It happened again, where someone asked me the name of my abuser. I told them because they claimed it was to protect their friends. I didn’t want to tell them, but I thought I didn’t have a choice.
I have heard much about being a survivor, like I should tell the truth. I’ve been told to not make it a big deal because “it happened so long ago” or “you’ll ruin his life”. But what about mine.
They talk about strength and that voicing what happened gives me the power. Instead, it feels as if some just want the juicy details to decide for themselves if my story truly happened.
I am ashamed of many parts of my story and do not ever speak of them. It’s embarrassing. I don’t want to talk about the darkness. I don’t want to write about it.
I don’t want someone to look at me as if I’m brave, or as if I’m broken and damaged goods. Or to look at me at all.

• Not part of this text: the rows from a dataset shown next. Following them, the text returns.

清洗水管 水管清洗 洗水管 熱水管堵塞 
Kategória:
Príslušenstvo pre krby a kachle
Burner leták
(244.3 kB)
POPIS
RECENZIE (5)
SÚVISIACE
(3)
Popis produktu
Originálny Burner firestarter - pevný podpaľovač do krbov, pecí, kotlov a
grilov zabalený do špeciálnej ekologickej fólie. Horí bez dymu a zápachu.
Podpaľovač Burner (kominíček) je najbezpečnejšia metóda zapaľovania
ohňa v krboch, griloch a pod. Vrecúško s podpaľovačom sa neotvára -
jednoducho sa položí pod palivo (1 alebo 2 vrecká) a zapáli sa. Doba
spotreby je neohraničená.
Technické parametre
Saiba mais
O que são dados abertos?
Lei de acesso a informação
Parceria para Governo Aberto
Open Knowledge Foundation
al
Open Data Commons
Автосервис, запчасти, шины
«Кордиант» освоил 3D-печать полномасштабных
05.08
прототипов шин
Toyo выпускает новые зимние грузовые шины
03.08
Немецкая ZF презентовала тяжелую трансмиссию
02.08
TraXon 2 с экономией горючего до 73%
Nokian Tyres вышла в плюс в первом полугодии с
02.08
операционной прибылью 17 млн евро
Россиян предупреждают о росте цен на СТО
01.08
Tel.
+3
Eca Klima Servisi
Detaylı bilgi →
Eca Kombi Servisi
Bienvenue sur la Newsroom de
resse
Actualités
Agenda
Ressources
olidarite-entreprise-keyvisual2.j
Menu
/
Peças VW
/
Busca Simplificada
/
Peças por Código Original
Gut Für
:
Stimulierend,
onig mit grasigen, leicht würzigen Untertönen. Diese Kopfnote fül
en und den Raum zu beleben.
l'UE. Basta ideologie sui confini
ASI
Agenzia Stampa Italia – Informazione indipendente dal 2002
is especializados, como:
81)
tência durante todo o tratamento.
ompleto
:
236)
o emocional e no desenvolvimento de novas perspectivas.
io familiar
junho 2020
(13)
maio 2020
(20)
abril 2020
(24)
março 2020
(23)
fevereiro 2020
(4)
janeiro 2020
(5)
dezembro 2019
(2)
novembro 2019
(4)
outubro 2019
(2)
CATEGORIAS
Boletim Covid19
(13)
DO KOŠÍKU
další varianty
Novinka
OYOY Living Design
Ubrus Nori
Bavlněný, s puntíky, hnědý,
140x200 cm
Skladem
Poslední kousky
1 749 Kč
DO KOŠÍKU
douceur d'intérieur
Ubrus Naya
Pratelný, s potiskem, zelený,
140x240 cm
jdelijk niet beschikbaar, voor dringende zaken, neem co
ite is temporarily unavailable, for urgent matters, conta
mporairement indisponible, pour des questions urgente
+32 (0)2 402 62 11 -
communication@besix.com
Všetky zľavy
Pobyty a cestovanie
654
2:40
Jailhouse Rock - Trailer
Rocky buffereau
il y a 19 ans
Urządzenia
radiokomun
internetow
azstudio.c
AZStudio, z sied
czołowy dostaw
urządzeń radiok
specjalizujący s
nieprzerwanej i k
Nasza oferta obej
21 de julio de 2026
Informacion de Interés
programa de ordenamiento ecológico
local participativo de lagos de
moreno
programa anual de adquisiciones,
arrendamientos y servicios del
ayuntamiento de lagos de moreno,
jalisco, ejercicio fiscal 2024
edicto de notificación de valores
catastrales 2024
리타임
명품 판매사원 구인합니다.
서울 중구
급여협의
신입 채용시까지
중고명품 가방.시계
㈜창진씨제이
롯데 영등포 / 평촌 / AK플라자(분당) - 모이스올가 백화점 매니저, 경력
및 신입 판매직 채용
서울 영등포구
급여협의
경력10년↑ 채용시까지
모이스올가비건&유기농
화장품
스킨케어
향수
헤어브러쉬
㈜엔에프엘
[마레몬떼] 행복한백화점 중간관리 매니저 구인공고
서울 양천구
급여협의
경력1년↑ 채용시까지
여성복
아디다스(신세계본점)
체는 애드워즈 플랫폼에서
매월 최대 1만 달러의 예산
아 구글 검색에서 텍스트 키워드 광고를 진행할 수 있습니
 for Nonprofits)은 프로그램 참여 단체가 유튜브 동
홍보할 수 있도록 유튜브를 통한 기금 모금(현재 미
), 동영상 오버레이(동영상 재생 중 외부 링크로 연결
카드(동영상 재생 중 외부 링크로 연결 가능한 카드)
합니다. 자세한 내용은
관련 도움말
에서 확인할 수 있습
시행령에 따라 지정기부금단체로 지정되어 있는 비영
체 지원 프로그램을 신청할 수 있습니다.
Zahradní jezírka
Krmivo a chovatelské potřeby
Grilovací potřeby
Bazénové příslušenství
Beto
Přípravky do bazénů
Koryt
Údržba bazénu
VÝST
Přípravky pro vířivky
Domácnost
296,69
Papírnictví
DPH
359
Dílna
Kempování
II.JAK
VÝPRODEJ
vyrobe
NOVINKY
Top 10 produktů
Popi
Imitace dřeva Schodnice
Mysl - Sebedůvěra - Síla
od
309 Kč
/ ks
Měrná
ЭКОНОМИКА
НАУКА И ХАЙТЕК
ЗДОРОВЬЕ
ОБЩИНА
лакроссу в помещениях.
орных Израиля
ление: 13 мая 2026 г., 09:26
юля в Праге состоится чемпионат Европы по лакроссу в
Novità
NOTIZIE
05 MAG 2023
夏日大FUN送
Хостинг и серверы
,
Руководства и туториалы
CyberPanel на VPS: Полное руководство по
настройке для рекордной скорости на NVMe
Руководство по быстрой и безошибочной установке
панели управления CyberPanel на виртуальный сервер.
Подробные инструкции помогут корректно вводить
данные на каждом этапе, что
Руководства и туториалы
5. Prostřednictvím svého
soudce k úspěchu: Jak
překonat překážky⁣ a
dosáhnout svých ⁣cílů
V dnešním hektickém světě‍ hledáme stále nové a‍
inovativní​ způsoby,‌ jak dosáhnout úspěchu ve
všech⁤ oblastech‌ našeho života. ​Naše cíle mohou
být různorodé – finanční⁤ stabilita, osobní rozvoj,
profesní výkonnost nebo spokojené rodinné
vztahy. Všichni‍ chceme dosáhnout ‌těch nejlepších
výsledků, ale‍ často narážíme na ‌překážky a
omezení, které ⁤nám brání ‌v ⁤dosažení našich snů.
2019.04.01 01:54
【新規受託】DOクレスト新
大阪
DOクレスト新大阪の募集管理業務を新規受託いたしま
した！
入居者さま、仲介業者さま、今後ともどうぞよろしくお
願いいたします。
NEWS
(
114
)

There are times when my heart is breaking and other times when I’m just tired. Much time has been spent arguing with myself, do I speak or stay silent. I often forget the hard work I’ve done to help myself move forward.
The times I was too scared to speak. When my abuser was listening or they would talk to me. When this person demanded to know the name of my abuser. When my stomach was in twisted knots and feeling required to speak.
My silence hugged me tight as if to say “only tell them if you want to”.
So to the quiet one who has kept it all inside, I see you. I believe you, even when you are silent. I believe you are afraid. I believe you carry heavy pain. I believe when you say that you loved them, but then you didn’t. I believe your confusion about forgiveness and wanting justice.
Please believe me when I say, Quiet one, that you’ve done nothing wrong. Speaking of it is neither right or wrong, but only your choice. You speak if, and only if, you are ready. Your silence doesn’t make him free. You survived a monster, and a monster he remains.
Please know this, Quiet one. I know a girl. I do not blame her nor her silence. My silence hears this writing, looks at me with tears flowing from her eyes and says, “I’m sorry. I’m sorry I’ve hated you and have tried to destroy you. I always thought you were the sickest part of me, the part that had to be destroyed, yet the part that needed forgiveness the most. But it isn’t like that. You were the first who didn’t ask me to prove it. You are the only one who believed me before speaking of it….and after.
And now, when my silence gives me a hug, I hug back and say “I know”. I say “Thank you”. And now, I mean it.